El que posee un piano Steinway & Sons ha hecho una adquisición  que se revalorizará un 4% al año y que corresponde a un instrumento de fabricación única y exquisita. Una inversión rentable, segura y diferente a través de la música.

Los pianos Steinway están exhibidos como parte de la decoración en lugares privilegiados. Pero también, el 95% de los pianos tocados en las salas de conciertos de mundo son Steinway & Sons modelo D-274 cuyo valor no desciende de los  120.000 euros.

Esta cifra no es nada descabellada si se piensa en el precio incalculable de por ejemplo, el Stainway White House de cola  Nº 100.000, donado a la Casa Blanca en 1938  y que está adornado con unas patas doradas con forma del emblemática águila americana.

Muchos músicos poseen uno de estos pianos, sin embargo este año y por primera vez en la historia de la compañía, un músico inspira directamente el proceso de diseño de un modelo.

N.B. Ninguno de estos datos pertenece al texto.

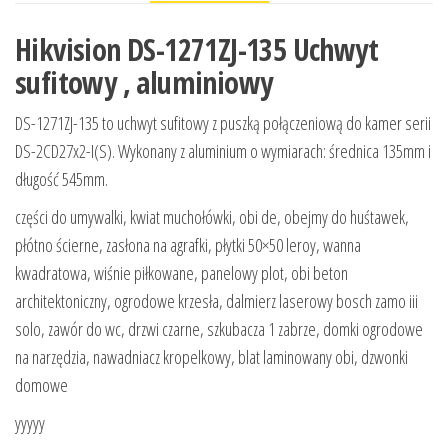
Hikvision DS-1271ZJ-135 Uchwyt
sufitowy , aluminiowy
DS-1271ZJ-135 to uchwyt sufitowy z puszką połączeniową do kamer serii
DS-2CD27x2-I(S). Wykonany z aluminium o wymiarach: średnica 135mm i
długość 545mm.
części do umywalki, kwiat muchołówki, obi de, obejmy do huśtawek,
płótno ścierne, zasłona na agrafki, płytki 50×50 leroy, wanna
kwadratowa, wiśnie piłkowane, panelowy plot, obi beton
architektoniczny, ogrodowe krzesła, dalmierz laserowy bosch zamo iii
solo, zawór do wc, drzwi czarne, szkubacza 1 zabrze, domki ogrodowe
na narzędzia, nawadniacz kropelkowy, blat laminowany obi, dzwonki
domowe
yyyyy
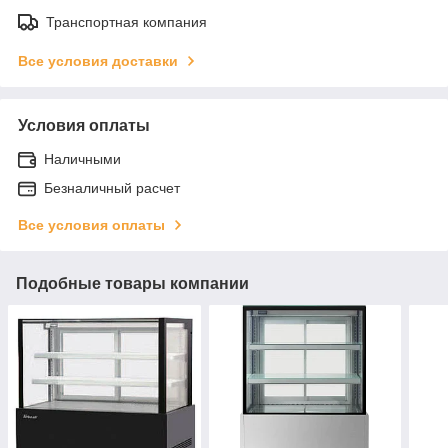
Транспортная компания
Все условия доставки
Условия оплаты
Наличными
Безналичный расчет
Все условия оплаты
Подобные товары компании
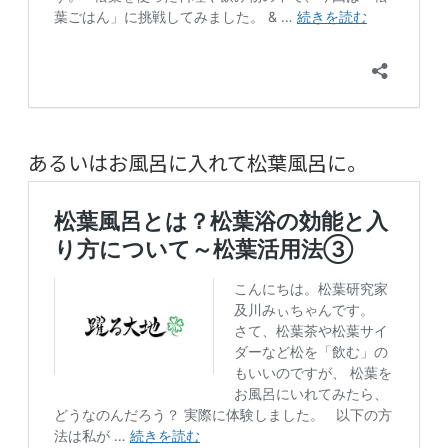
あるいはお風呂に入れて松葉風呂に。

Justamente es  Lang – Lang, la estrella del teclado quien es imagen de la marca desde el 2002  y que recientemente anunció su colaboración junto a Dakota Jackson para el lanzamiento del modelo Lang – Lang Black Diamond Limited Edition. 

Cada modelo Black Diamond viene equipado con SPIRIO,  un revolucionario equipo de  reproductor de piano de alta resolución capaz de capturar actuaciones en vivo y grabar y reproducir en alta resolución.

Todos los modelos de piano Steinway prometen acaparar atención con características únicas, pero este instrumento ubicado en la casa del  arquitecto Frank Gehry en California sorprenderá a cualquiera.

Un piano hecho a medida y por encargo exclusivo en color verde brillante, que ocupa  el salón de visitas en donde el arquitecto Frank Gehry,  creador del Walt Disney Hall y amante de la música clásica , recibe a visitas de la talla de Daniel Baremboim para amenizar sus veladas más intimas.

Sin duda, un piano de color particular pero que no carece de ese inigualable sonido que la compañía realza y prioriza en todos instrumentos mediante un proceso que se aplica de la misma manera desde hace siglo y medio. Un ejemplo del valor tangible del arte en toda su expresión.